Anyway, the latest “idea” is that new teachers should be tested to ensure that they have some basic skills in mathematics, literacy and reasoning (a suitably dumbed-down Trivium for the 21st century).  All good skills to possess and pass on to the young, but I found myself wondering why this has been limited to teachers.  I can think of a number of other groups who might benefit: MPs, those writing and reviewing tenders (or potential culls) and those hoping to work in the financial sector sprang rather quickly to my mind.

Perhaps the most pressing case might be the staff of the Daily Telegraph, who recently managed to produce the most massive fail spanning all three areas.  The dear old Torygraph manage to announce to the world that there were only 100 cod left in the North Sea – somehow ignoring the many tens of thousands caught by fisherfolk every day.  The actual number of cod left in the North Sea has been more accurately estimated at 400 million – so a mere 6 orders of magnitude out.  Their error was broadly the same as confusing the number of people aged 110 or older in this country with its total population.  Surely even the tea lady could have pointed out the idiocy of this claim before it was published.  Proper reading of the report on which they number was based, a little very basic maths or some very basic reasoning would surely have saved red faces all-round.

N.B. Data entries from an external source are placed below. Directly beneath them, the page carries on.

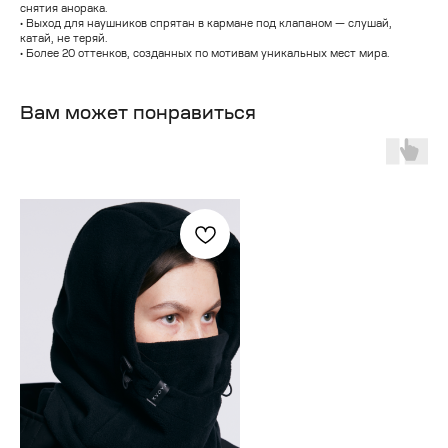
снятия анорака.
• Выход для наушников спрятан в кармане под клапаном — слушай,
катай, не теряй.
• Более 20 оттенков, созданных по мотивам уникальных мест мира.
Вам может понравиться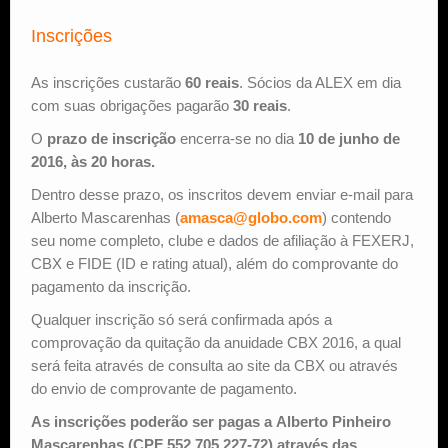
Inscrições
As inscrições custarão
60 reais
. Sócios da ALEX em dia
com suas obrigações pagarão
30 reais
.
O
prazo de inscrição
encerra-se no dia
10 de junho de
2016, às 20 horas.
Dentro desse prazo, os inscritos devem enviar e-mail para
Alberto Mascarenhas (
amasca@globo.com
) contendo
seu nome completo, clube e dados de afiliação à FEXERJ,
CBX e FIDE (ID e rating atual), além do comprovante do
pagamento da inscrição.
Qualquer inscrição só será confirmada após a
comprovação da quitação da anuidade CBX 2016, a qual
será feita através de consulta ao site da CBX ou através
do envio de comprovante de pagamento.
As inscrições poderão ser pagas a Alberto Pinheiro
Mascarenhas (CPF 552.705.227-72) através das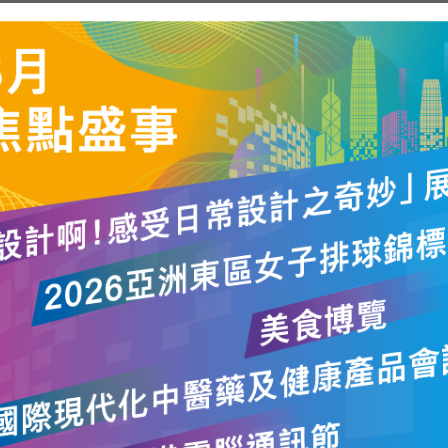
》是合憲的，並且符合《基本法》。正如民意調查顯示，《決
在一月份進行的民意調查顯示，超過七成市民接受人大常委會的
基本法》達至普選。現在普選時間表已訂定，特區政府會努力
民主化，在社會凝聚共識，為在二Ｏ一七年普選行政長官及二Ｏ
員會之下成立政制發展專題小組，為二Ｏ一二年的選舉辦法展
普選是我們的內部事務。特區政府及中央會按照《基本法》處
繼續尊重這個原則。
（星期四）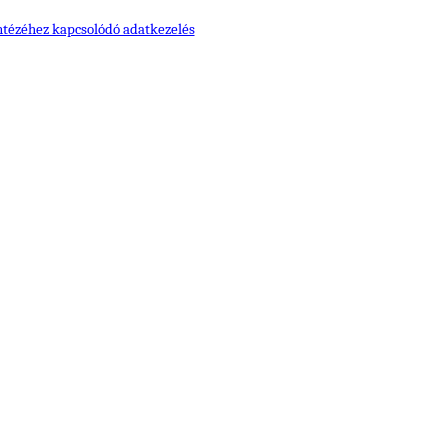
ntézéhez kapcsolódó adatkezelés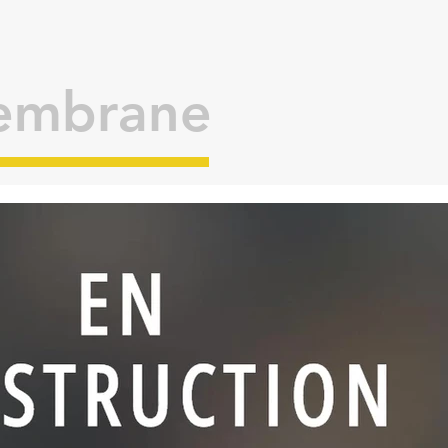
embrane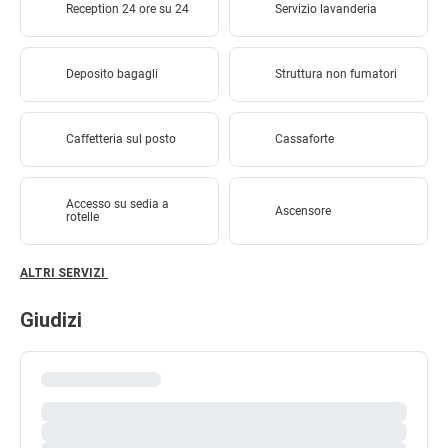
Reception 24 ore su 24
Servizio lavanderia
Deposito bagagli
Struttura non fumatori
Caffetteria sul posto
Cassaforte
Accesso su sedia a
Ascensore
rotelle
ALTRI SERVIZI
Giudizi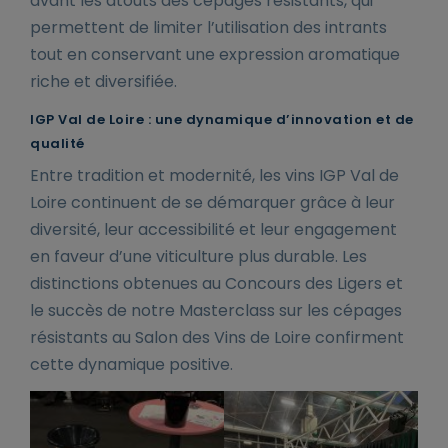
avant les atouts des cépages résistants, qui
permettent de limiter l’utilisation des intrants
tout en conservant une expression aromatique
riche et diversifiée.
IGP Val de Loire : une dynamique d’innovation et de
qualité
Entre tradition et modernité, les vins IGP Val de
Loire continuent de se démarquer grâce à leur
diversité, leur accessibilité et leur engagement
en faveur d’une viticulture plus durable. Les
distinctions obtenues au Concours des Ligers et
le succès de notre Masterclass sur les cépages
résistants au Salon des Vins de Loire confirment
cette dynamique positive.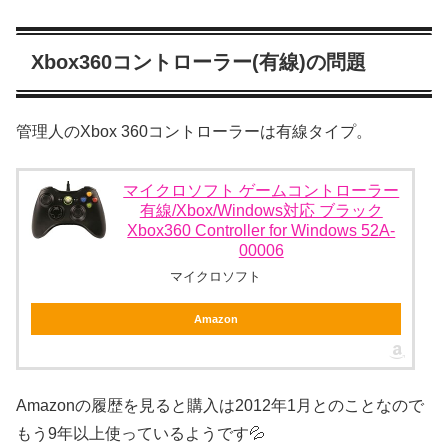
Xbox360コントローラー(有線)の問題
管理人のXbox 360コントローラーは有線タイプ。
マイクロソフト ゲームコントローラー
有線/Xbox/Windows対応 ブラック
Xbox360 Controller for Windows 52A-
00006
マイクロソフト
Amazon
Amazonの履歴を見ると購入は2012年1月とのことなので
もう9年以上使っているようです💦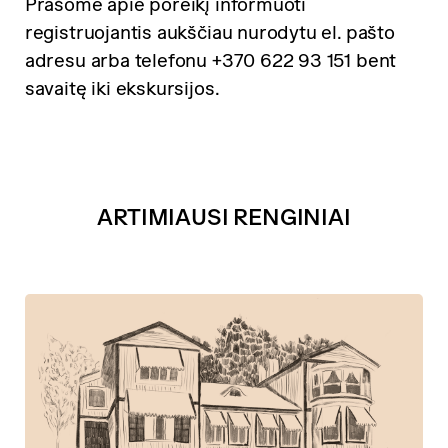
Prašome apie poreikį informuoti
registruojantis aukščiau nurodytu el. pašto
adresu arba telefonu +370 622 93 151 bent
savaitę iki ekskursijos.
ARTIMIAUSI RENGINIAI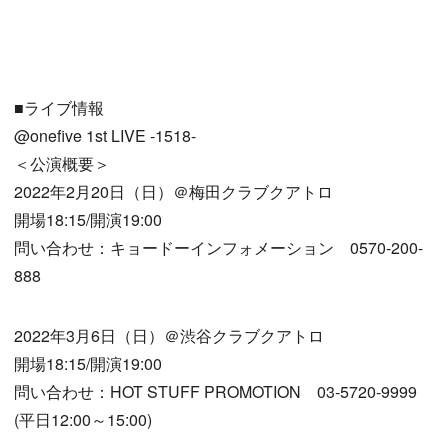
■ライブ情報
@onefive 1st LIVE -1518-
＜公演概要＞
2022年2月20日（日）＠梅田クラブクアトロ
開場18:15/開演19:00
問い合わせ：キョードーインフォメーション 0570-200-
888
2022年3月6日（日）＠渋谷クラブクアトロ
開場18:15/開演19:00
問い合わせ：HOT STUFF PROMOTION 03-5720-9999
(平日12:00～15:00)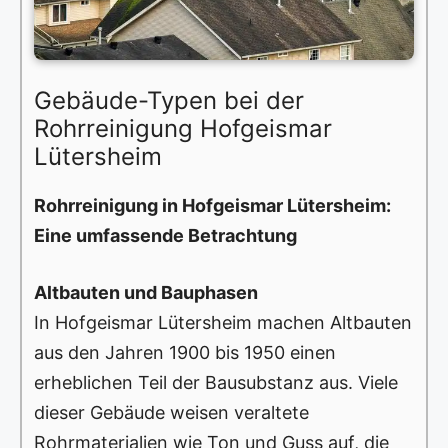
Gebäude-Typen bei der
Rohrreinigung Hofgeismar
Lütersheim
Rohrreinigung in Hofgeismar Lütersheim:
Eine umfassende Betrachtung
Altbauten und Bauphasen
In Hofgeismar Lütersheim machen Altbauten
aus den Jahren 1900 bis 1950 einen
erheblichen Teil der Bausubstanz aus. Viele
dieser Gebäude weisen veraltete
Rohrmaterialien wie Ton und Guss auf, die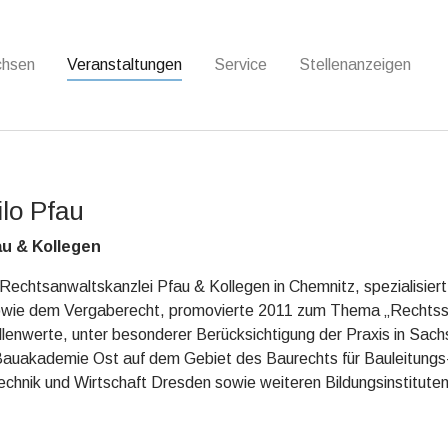
chsen
Veranstaltungen
Service
Stellenanzeigen
ilo Pfau
u & Kollegen
Rechtsanwaltskanzlei Pfau & Kollegen in Chemnitz, spezialisier
owie dem Vergaberecht, promovierte 2011 zum Thema „Rechtssc
lenwerte, unter besonderer Berücksichtigung der Praxis in Sac
auakademie Ost auf dem Gebiet des Baurechts für Bauleitungs-
echnik und Wirtschaft Dresden sowie weiteren Bildungsinstitute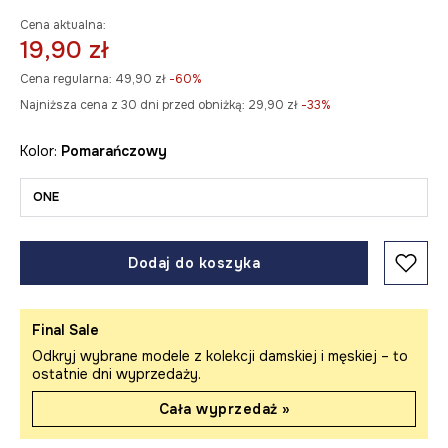
Cena aktualna:
19,90 zł
Cena regularna:
49,90 zł
-60%
Najniższa cena z 30 dni przed obniżką:
29,90 zł
 -33%
Kolor:
pomarańczowy
ONE
Dodaj do koszyka
Final Sale
Odkryj wybrane modele z kolekcji damskiej i męskiej – to
ostatnie dni wyprzedaży.
Cała wyprzedaż »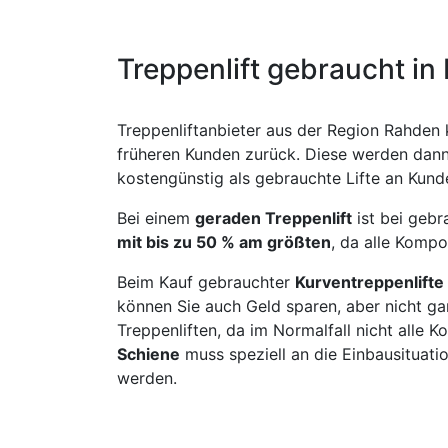
Treppenlift gebraucht i
Treppenliftanbieter aus der Region Rahden 
früheren Kunden zurück. Diese werden dann 
kostengünstig als gebrauchte Lifte an Kund
Bei einem
geraden Treppenlift
ist bei geb
mit bis zu 50 % am größten
, da alle Kompo
Beim Kauf gebrauchter
Kurventreppenlifte
können Sie auch Geld sparen, aber nicht ga
Treppenliften, da im Normalfall nicht alle
Schiene
muss speziell an die Einbausituat
werden.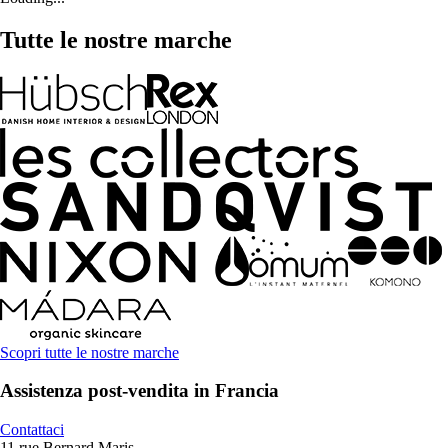
Tutte le nostre marche
Scopri tutte le nostre marche
Assistenza post-vendita in Francia
Contattaci
11 rue Bernard Maris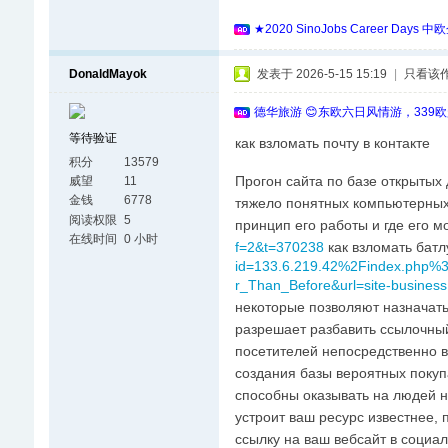
★2020 SinoJobs Career
DonaldMayok
发表于 2026-5-15 15:19
|
只看该
德华旅游 😊东欧六日风情游，339
等待验证
как взломать почту в контакте
积分
13579
Прогон сайта по базе открытых
威望
11
金钱
6778
тяжело понятных компьютерных 
阅读权限
5
принцип его работы и где его 
在线时间
0 小时
f=2&t=370238
как взломать батл
id=133.6.219.42%2Findex.php%3
r_Than_Before&url=site-business
некоторые позволяют назначать 
разрешает разбавить ссылочны
посетителей непосредственно в
создания базы вероятных покуп
способны оказывать на людей 
устроит ваш ресурс известнее, 
ссылку на ваш вебсайт в социал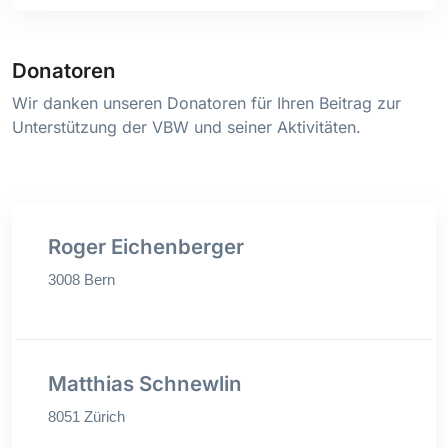
Donatoren
Wir danken unseren Donatoren für Ihren Beitrag zur
Unterstützung der VBW und seiner Aktivitäten.
Roger Eichenberger
3008 Bern
Matthias Schnewlin
8051 Zürich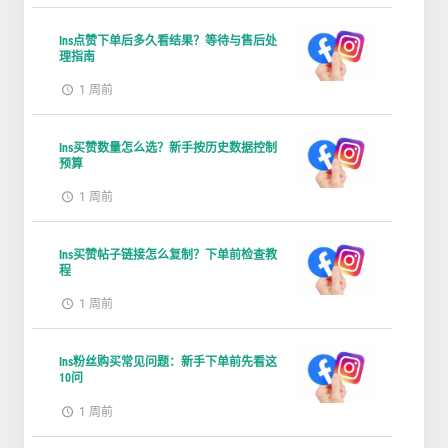
Ins点赞下单后多久看结果？等待与售后处
理指南
1 周前
Ins买赞数量怎么选？新手按历史数据控制
预算
1 周前
Ins买赞帖子链接怎么复制？下单前检查教
程
1 周前
Ins粉丝购买常见问题：新手下单前先看这
10问
1 周前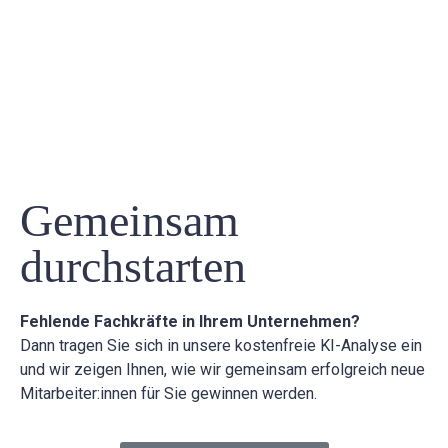
Gemeinsam
durchstarten
Fehlende Fachkräfte in Ihrem Unternehmen?
Dann tragen Sie sich in unsere kostenfreie KI-Analyse ein
und wir zeigen Ihnen, wie wir gemeinsam erfolgreich neue
Mitarbeiter:innen für Sie gewinnen werden.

Talking of surprisingly large numbers, the splendid Hugo Rifkind reported – via Twitter- that the UK imported more than half-a-million ash trees from the EU in 2011.  Oddly, no-one was very interested in this stat – but ever the contrarian, I very much was.  Given their propensity to self-seed – my parents have to remove a number of imports new ash trees to match our imports from their lawn each year – it seems extraordinary that we are importing the things.  If anyone in authority is reading this blog, I can put them in touch with my progenitors who I’m sure would be willing to let a few hundred thousand ash tree seedlings go for a very reasonable price (buyer collects).  I am similarly amazed that we import mint – a plant described as mildly invasive in much the same way that the Poles would have described their German neighbours in 1939 – and rosemary which is quite rapidly taking over my garden (not down to my fingers having a particularly viridian hue and in despite of my benign neglect and attempts to eat it).  All these unnecessary imports must be doing little for local employment, our balance of payments or attempts to keep unpleasant plant diseases from arriving from overseas.  Perhaps, we should also add a little basic gardening knowledge to the new teachers’ Trivium when we make it a compulsory requirement for our leaders and policy makers.